If You Need to Create an Appendix

If you want the html you are including to be a separate chapter or appendix, then instead of --no-outline, use this command instead:

--outline-depth 2 toc --xsl-style-sheet wk_toc.xsl --toc-header-text "Appendix A"

This asks for a table of contents using an XSL stylesheet with the specified header text. Get my version of the wk_toc.xsl stylesheet here:

gist.github.com/tiarno

Alternatively, you can get the file wk_toc.xsl yourself and if you know a little XSL, you can modify it for your needs. To generate the file, give this command::

wkhtmltopdf --dump-default-toc-xsl

You can read more about the options in the wkhtmltopdf help documentation.

If You Need to Preserve Internal Links

Skip this section if you don’t need to preserve internal links in the original HTML.

If you do need internal links, you’ll find that there is already a package to help with that, the pax package. From the documentation:

If PDF files are in­cluded us­ing pdfTEX, PDF an­no­ta­tions are stripped. The pax project of­fers a so­lu­tion with­out al­ter­ing pdfTEX. A Java pro­gram (pax.jar) parses the PDF file that will later be in­cluded. The pro­gram then writes the data of the an­no­ta­tions into a file that can be read by TEX.

You can find it on CTAN.

This package works to retain the internal links from the included PDF. Unfortunately, wkhtmltopdf creates the PDF in a way that is incompatible with this Java program mentioned in the pax package documentation.

I mention it here to save you going down the rabbit hole of trying to get it to work. You still need the pax package itself. But even though the Java jar file is fantastic for other pdfs, with wkhtmltopdf, you need a different solution.

Enter PAXMaker.

PAXMaker

This little tool is available on my GitHub repository: PAXMaker

It requires the PyPDF2 Python package. As you can read on that repo, you can use it by following these steps:

  • Convert your html file to pdf with wkhtmltopdf
  • Run paxmaker.py on the pdf (the program takes a single argument, the name of the pdf file)
  • In the LaTeX file in which you want this pdf inserted: load the pdfpages and pax packages, and include the pdf as described in the next section.

The paxmaker.py file does for the wkhtmltopdf-generated pdfs what the pax java program does for normal pdfs. It writes a .pax file that will be read by the LaTeX pax package when you compile your final document.

pdfpages

So far you have generated a PDF file from the HTML, possibly preserving internal links, and possibly creating it as an appendix. Now lets get that generated PDF into your LaTeX document.

You include external PDFs in a LaTeX document with the pdfpages package, by Andreas Matthias. Get it on CTAN.

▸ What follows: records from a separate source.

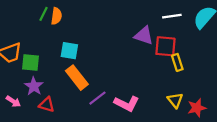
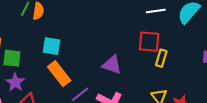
purple triangle: (144, 36) -> (112, 65), moved
yellow rectangle: (177, 62) -> (161, 58), turned 35

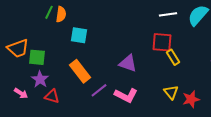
cyan square: (51, 46) -> (79, 35), moved
yellow rectangle: (161, 58) -> (173, 57), turned -49

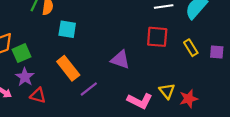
green square: (37, 57) -> (22, 53), turned -30
yellow rectangle: (173, 57) -> (191, 48), moved
pink L-shape: (126, 95) -> (140, 101), moved

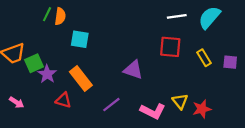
purple star: (25, 77) -> (47, 74), moved
purple line: (89, 89) -> (111, 105), moved
red triangle: (38, 95) -> (63, 100), moved

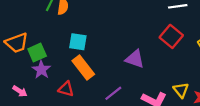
cyan square: (80, 39) -> (78, 42), moved
red square: (170, 47) -> (171, 36), turned 35
purple star: (47, 74) -> (41, 70), moved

This package simplifies the insertion of external multi-page PDF documents into LaTeX documents. Pages can be freely selected and similar to psnup it is possible to put several logical pages onto each sheet of paper. Furthermore a lot of hypertext features like hyperlinks and article threads are provided. This package supports pdfTeX, VTeX, and XeTeX. With VTeX it is even possible to use this package to insert PostScript files, in addition to PDF files.

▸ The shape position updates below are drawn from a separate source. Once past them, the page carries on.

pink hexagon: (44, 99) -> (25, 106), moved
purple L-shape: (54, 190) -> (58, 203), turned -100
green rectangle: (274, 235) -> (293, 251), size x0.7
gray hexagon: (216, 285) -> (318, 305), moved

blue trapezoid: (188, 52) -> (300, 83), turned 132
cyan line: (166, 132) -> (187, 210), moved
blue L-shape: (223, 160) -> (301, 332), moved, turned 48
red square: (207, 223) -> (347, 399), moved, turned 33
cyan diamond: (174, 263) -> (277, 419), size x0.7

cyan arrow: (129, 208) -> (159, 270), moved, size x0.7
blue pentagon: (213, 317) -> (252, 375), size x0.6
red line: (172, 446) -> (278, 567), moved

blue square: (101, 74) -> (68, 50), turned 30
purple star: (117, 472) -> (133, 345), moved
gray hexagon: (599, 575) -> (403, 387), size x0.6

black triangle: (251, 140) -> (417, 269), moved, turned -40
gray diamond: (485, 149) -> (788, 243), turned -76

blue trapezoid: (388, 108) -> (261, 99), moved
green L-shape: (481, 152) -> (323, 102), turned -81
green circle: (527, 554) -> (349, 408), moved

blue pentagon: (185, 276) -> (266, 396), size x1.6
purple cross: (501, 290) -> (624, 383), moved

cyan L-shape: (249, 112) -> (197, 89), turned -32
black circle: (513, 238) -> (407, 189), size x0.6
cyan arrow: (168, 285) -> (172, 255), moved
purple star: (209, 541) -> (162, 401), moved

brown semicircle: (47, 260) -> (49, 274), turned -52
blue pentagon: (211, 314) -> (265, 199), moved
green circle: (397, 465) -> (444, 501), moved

Then, at the location you want the original HTML pages to be included, use this tag:

\IfFileExists{filename.pdf}
    {\includepdf[pages=-,addtotoc={1,subsection,2,title,htmllabel}]{filename}} 
    {\par\textcolor{red}{MISSING FILE!}}

The \IfFileExists command executes its first argument if the file exists or its second argument if it doesn’t exist.

So if the file is present, you invoke the includepdf command from the pdfpages package, specifying that it should include all pages (pages=-), it should add a title in the table of contents at the subsection level with the text title.

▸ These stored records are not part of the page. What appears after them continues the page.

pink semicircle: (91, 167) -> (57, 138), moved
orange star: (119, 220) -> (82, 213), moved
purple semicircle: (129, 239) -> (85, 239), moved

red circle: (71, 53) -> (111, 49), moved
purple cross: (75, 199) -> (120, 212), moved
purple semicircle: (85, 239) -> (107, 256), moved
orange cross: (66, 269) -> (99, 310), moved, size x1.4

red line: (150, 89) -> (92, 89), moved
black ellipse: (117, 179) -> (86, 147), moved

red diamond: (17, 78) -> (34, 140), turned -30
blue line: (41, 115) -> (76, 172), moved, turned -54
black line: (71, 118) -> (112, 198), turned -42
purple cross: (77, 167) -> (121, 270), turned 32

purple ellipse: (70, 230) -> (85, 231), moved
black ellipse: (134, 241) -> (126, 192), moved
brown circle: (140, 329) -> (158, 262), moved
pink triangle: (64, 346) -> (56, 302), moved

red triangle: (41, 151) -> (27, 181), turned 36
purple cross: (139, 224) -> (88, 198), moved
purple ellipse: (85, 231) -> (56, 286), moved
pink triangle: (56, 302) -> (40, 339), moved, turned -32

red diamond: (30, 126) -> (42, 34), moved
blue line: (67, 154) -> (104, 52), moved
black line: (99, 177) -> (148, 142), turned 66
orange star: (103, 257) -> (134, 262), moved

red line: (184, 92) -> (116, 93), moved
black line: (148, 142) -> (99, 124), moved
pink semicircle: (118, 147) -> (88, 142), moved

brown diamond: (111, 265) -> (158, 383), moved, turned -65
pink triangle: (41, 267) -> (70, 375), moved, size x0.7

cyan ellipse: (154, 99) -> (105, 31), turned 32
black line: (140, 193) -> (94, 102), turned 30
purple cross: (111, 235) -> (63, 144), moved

If the file does not exist, it will put a paragraph in your document with a big red “MISSING FILE” warning.

Summary

You can include HTML in your LaTeX document as follows:

  • convert your HTML to PDF with wkhtmltopdf
  • if you need internal links, use PAXMaker to write a helper pax file and make sure you use the pax package in your LaTeX document
  • use the pdfpages LaTeX package to include the PDF rendering of the HTML file.
  • compile your final LaTeX document

This is a powerful method to include possibly many HTML pages into a LaTeX document. You can use CSS with the HTML to make the included pages match your document.